**Task to complete:** Report every line of the data where the string "OPEN" appears.

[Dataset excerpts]
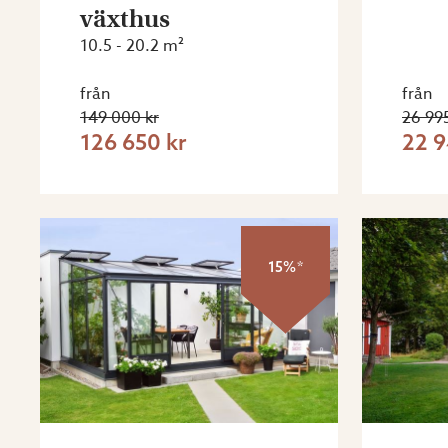
växthus
10.5 - 20.2 m²
från
från
149 000 kr
26 995
126 650 kr
22 9
15%*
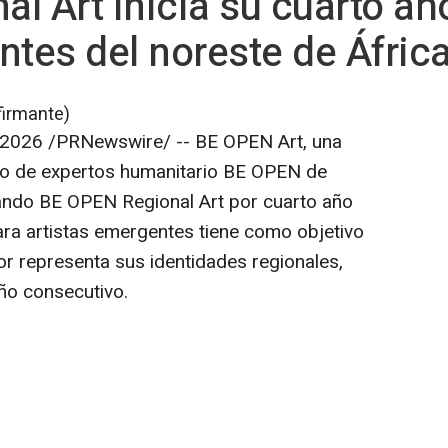
l Art inicia su cuarto añ
ntes del noreste de Áfric
firmante)
 2026
/PRNewswire/ -- BE OPEN Art, una
upo de expertos humanitario BE OPEN de
zando
BE OPEN Regional Art
por cuarto año
ara artistas emergentes tiene como objetivo
or representa sus identidades regionales,
año consecutivo.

**Reply to the exercise:**
/PRNewswire/ -- BE OPEN Art, una
upo de expertos humanitario BE OPEN de
BE OPEN Regional Art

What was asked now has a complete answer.